Pemimpin Redaksi Obor Rakyat Setyardi Budiono (kanan) dan Redaktur Pelaksana Darmawan Sepriyossa mendatangi Pengadilan Negeri Jakarta Pusat untuk menjalani sidang perdana pencemaran nama baik atas laporan Joko Widodo, 17 Mei 2016. TEMPO/Larissa
TEMPO.CO, Jakarta - Hinca Panjaitan, pengacara pemimpin redaksi dan penulis tabloid Obor Rakyat Setiyardi Budiono dan Darmawan Sepriyosa mengungkapkan kekecewaan mereka terhadap presiden Joko Widodo.
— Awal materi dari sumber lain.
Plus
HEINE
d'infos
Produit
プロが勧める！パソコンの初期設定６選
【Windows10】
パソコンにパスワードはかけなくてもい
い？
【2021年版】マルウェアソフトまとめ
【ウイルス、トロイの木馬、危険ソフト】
Menurut mereka, dalam penistaan atau memfitnah, jika yang difitnah merasa sakit hati, maka dalam persyaratan persidangan, pihak yang merasa terhina harus melapor ke persidangan untuk menuntut keadilan. Namun, tak sekalipun presiden yang akrab disapa Jokowi itu hadir.
“Ini yang paling menyentuh keadilan hukum. Orang yang merasa terhina itu harus menghadiri persidangan untuk menuntut keadilannya, sehingga jaksa, hakim dan lawyer tahu rasa sakitnya. Tapi pak Jokowinya tidak hadir,” kata Hinca saat dihubungi Tempo, Rabu, 23 November 2016.
Hinca menuturkan, dalam proses sidang dihadirkan pula saksi ahli, salah satunya pakar hukum pidana yakni Chairul Huda. Menurut Hinca, dalam kesaksiannya Chairul Huda menyatakan, barang siapa yang merasa terhina, kemudian bersidang di pengadilan, tapi ia tidak hadir, maka pihak tersebut secara tidak langsung melepaskan tuntutan keadilannya karena ketidakhadirannya.
“Dua orang itu dianggap menghina seseorang, tapi yang dihina itu nggak pernah hadir. Mananya yang sakit? Itu rasa ketidakadilan yang kami rasakan,” kata Hinca.
Kemarin, Selasa 22 November 2016, pemimpin redaksi dan penulis tabloid Obor Rakyat Setiyardi Budiono dan Darmawan Sepriyosa dijatuhi hukuman delapan bulan penjara. Mereka dinyatakan bersalah oleh Majelis Hakim Sinung Hermawan di Pengadilan Negeri Jakarta Pusat atas penghinaan kepada presiden Joko Widodo pada saat kampanye pemilihan presiden 2014. Vonis tersebut lebih ringan dari tuntutan Jaksa Penuntut Umum Erwin Indraputra yang menuntut dengan hukuman satu tahun penjara.